*** Opening Data for analysis ***

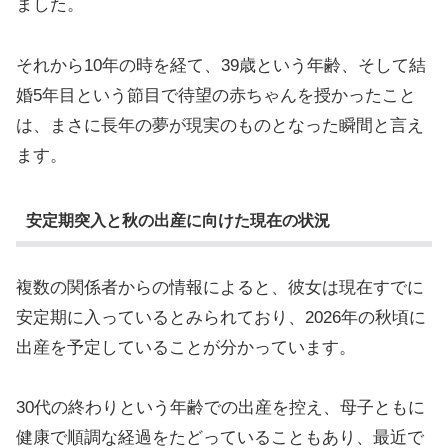
ました。
それから10年の時を経て、39歳という年齢、そして結
婚5年目という節目で待望の赤ちゃんを授かったこと
は、まさに長年の夢が現実のものとなった瞬間と言え
ます。
安定期突入と秋の出産に向けた現在の状況
複数の関係者からの情報によると、彼女は現在すでに
安定期に入っているとみられており、2026年の秋頃に
出産を予定していることが分かっています。
30代の終わりという年齢での出産を控え、母子ともに
健康で順調な経過をたどっていることもあり、最近で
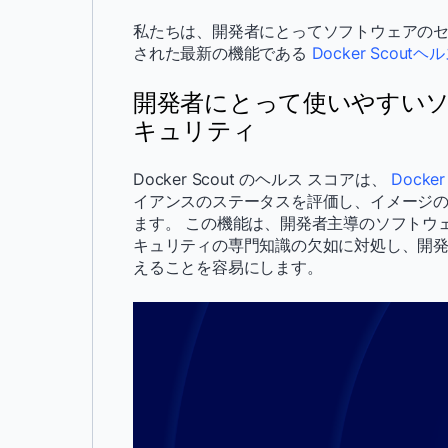
私たちは、開発者にとってソフトウェアの
された最新の機能である
Docker Scout
開発者にとって使いやすい
キュリティ
Docker Scout のヘルス スコアは、
Docker
イアンスのステータスを評価し、イメージの 
ます。 この機能は、開発者主導のソフトウェ
キュリティの専門知識の欠如に対処し、開
えることを容易にします。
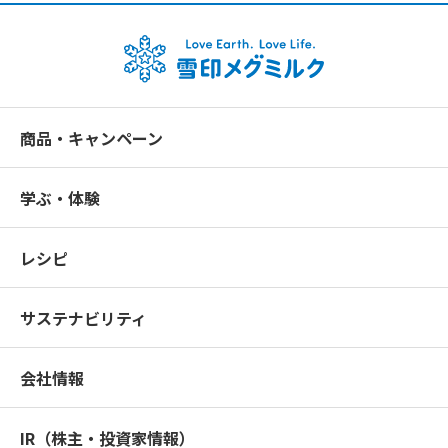
ームに入力した後、登録申し込みを行ったとき
②上記①の登録申し込みを当社が承認したとき
( 2 )未成年のメンバー登録申し込みは、保護者の監督のもと
に行うものとします。
商品・キャンペーン
6.（登録情報の変更届出）
メンバーは、電子メールアドレス等の登録情報に変更が生
学ぶ・体験
じた場合、当社ウェブサイト上に掲載する方法により、速
やかに当社に変更の届出を行うものとします。変更の届出
がなかったことにより、メンバーに不利益が生じた場合、
レシピ
当社は一切その責任を負いません。
7.（登録情報等のご利用・管理）
サステナビリティ
( 1 )メンバーは、自己の登録情報等を大切に保管・管理し、
他人に開示してはいけません。
会社情報
( 2 )メンバーは、自己の登録情報等を、有償無償を問わず、
第三者に譲渡すること、貸与すること、または担保に提供
IR（株主・投資家情報）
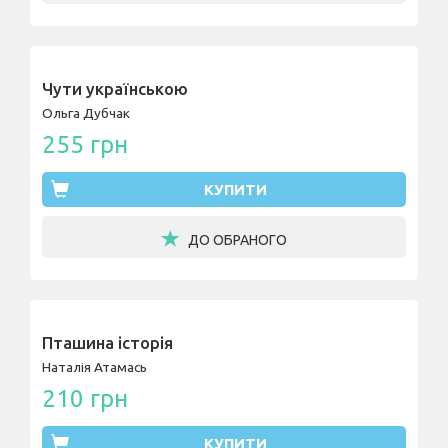
Чути українською
Ольга Дубчак
255 грн
КУПИТИ
ДО ОБРАНОГО
Пташина історія
Наталія Атамась
210 грн
КУПИТИ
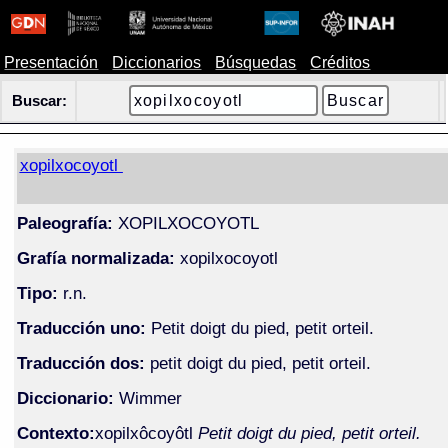
Presentación
Diccionarios
Búsquedas
Créditos
Buscar:
xopilxocoyotl
Paleografía:
XOPILXOCOYOTL
Grafía normalizada:
xopilxocoyotl
Tipo:
r.n.
Traducción uno:
Petit doigt du pied, petit orteil.
Traducción dos:
petit doigt du pied, petit orteil.
Diccionario:
Wimmer
Contexto:
xopilxôcoyôtl
Petit doigt du pied, petit orteil.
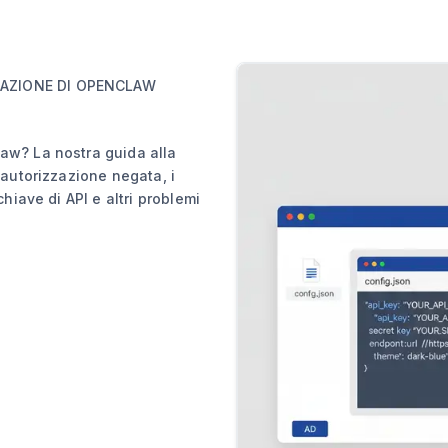
LAZIONE DI OPENCLAW
law? La nostra guida alla
i autorizzazione negata, i
chiave di API e altri problemi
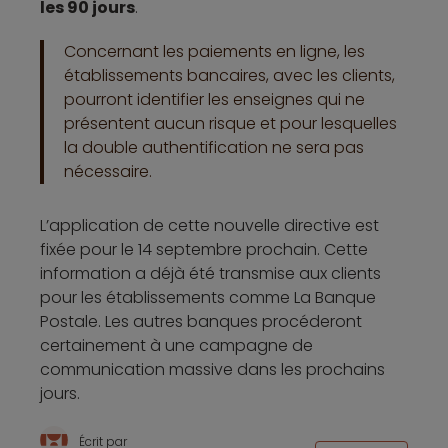
les 90 jours
.
Concernant les paiements en ligne, les
établissements bancaires, avec les clients,
pourront identifier les enseignes qui ne
présentent aucun risque et pour lesquelles
la double authentification ne sera pas
nécessaire.
L’application de cette nouvelle directive est
fixée pour le 14 septembre prochain. Cette
information a déjà été transmise aux clients
pour les établissements comme La Banque
Postale. Les autres banques procéderont
certainement à une campagne de
communication massive dans les prochains
jours.
Écrit par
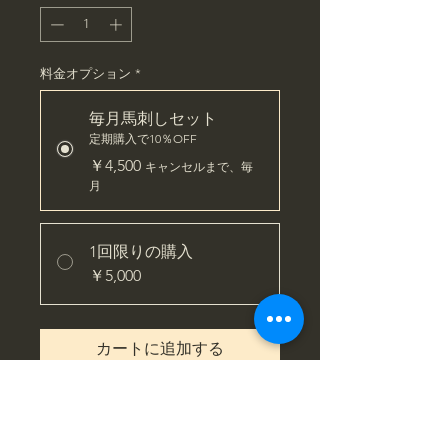
料金オプション
*
毎月馬刺しセット
定期購入で10％OFF
￥4,500
キャンセルまで、毎
月
1回限りの購入
￥5,000
カートに追加する
定期購入する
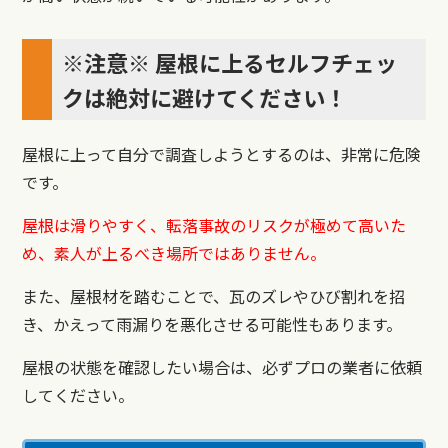
※注意※ 屋根に上るセルフチェッ
クは絶対に避けてください！
屋根に上って自分で調査しようとするのは、非常に危険
です。
屋根は滑りやすく、転落事故のリスクが極めて高いた
め、素人が上るべき場所ではありません。
また、屋根材を踏むことで、瓦のズレやひび割れを招
き、かえって雨漏りを悪化させる可能性もあります。
屋根の状態を確認したい場合は、必ずプロの業者に依頼
してください。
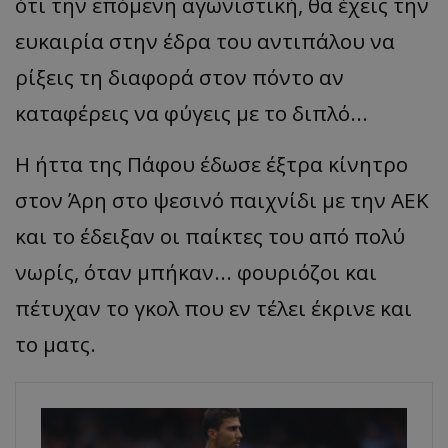
ότι την επόμενη αγωνιστική, θα έχεις την
ευκαιρία στην έδρα του αντιπάλου να
ρίξεις τη διαφορά στον πόντο αν
καταφέρεις να φύγεις με το διπλό...
Η ήττα της Πάφου έδωσε έξτρα κίνητρο
στον Άρη στο ψεσινό παιχνίδι με την ΑΕΚ
και το έδειξαν οι παίκτες του από πολύ
νωρίς, όταν μπήκαν... φουριόζοι και
πέτυχαν το γκολ που εν τέλει έκρινε και
το ματς.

*** Closing Data for analysis ***

* Work item:
Pictures stay out. Print the data exactly, from its first line through the line containing "fixée pour le 14 septembre prochain. Cette".

* Response to this exercise:
ました。
それから10年の時を経て、39歳という年齢、そして結
婚5年目という節目で待望の赤ちゃんを授かったこと
は、まさに長年の夢が現実のものとなった瞬間と言え
ます。
安定期突入と秋の出産に向けた現在の状況
複数の関係者からの情報によると、彼女は現在すでに
安定期に入っているとみられており、2026年の秋頃に
出産を予定していることが分かっています。
30代の終わりという年齢での出産を控え、母子ともに
健康で順調な経過をたどっていることもあり、最近で
私たちは、開発者にとってソフトウェアの
された最新の機能である
Docker Scout
開発者にとって使いやすい
キュリティ
Docker Scout のヘルス スコアは、
Docker
イアンスのステータスを評価し、イメージの 
ます。 この機能は、開発者主導のソフトウェ
キュリティの専門知識の欠如に対処し、開
えることを容易にします。
ームに入力した後、登録申し込みを行ったとき
②上記①の登録申し込みを当社が承認したとき
( 2 )未成年のメンバー登録申し込みは、保護者の監督のもと
に行うものとします。
商品・キャンペーン
6.（登録情報の変更届出）
メンバーは、電子メールアドレス等の登録情報に変更が生
学ぶ・体験
じた場合、当社ウェブサイト上に掲載する方法により、速
やかに当社に変更の届出を行うものとします。変更の届出
がなかったことにより、メンバーに不利益が生じた場合、
レシピ
当社は一切その責任を負いません。
7.（登録情報等のご利用・管理）
サステナビリティ
( 1 )メンバーは、自己の登録情報等を大切に保管・管理し、
他人に開示してはいけません。
会社情報
( 2 )メンバーは、自己の登録情報等を、有償無償を問わず、
第三者に譲渡すること、貸与すること、または担保に提供
IR（株主・投資家情報）
Чути українською
Ольга Дубчак
255 грн
КУПИТИ
ДО ОБРАНОГО
Пташина історія
Наталія Атамась
210 грн
КУПИТИ
Presentación
Diccionarios
Búsquedas
Créditos
Buscar:
xopilxocoyotl
Paleografía:
XOPILXOCOYOTL
Grafía normalizada:
xopilxocoyotl
Tipo:
r.n.
Traducción uno:
Petit doigt du pied, petit orteil.
Traducción dos:
petit doigt du pied, petit orteil.
Diccionario:
Wimmer
Contexto:
xopilxôcoyôtl
Petit doigt du pied, petit orteil.
LAZIONE DI OPENCLAW
law? La nostra guida alla
i autorizzazione negata, i
chiave di API e altri problemi
les 90 jours
.
Concernant les paiements en ligne, les
établissements bancaires, avec les clients,
pourront identifier les enseignes qui ne
présentent aucun risque et pour lesquelles
la double authentification ne sera pas
nécessaire.
L’application de cette nouvelle directive est
fixée pour le 14 septembre prochain. Cette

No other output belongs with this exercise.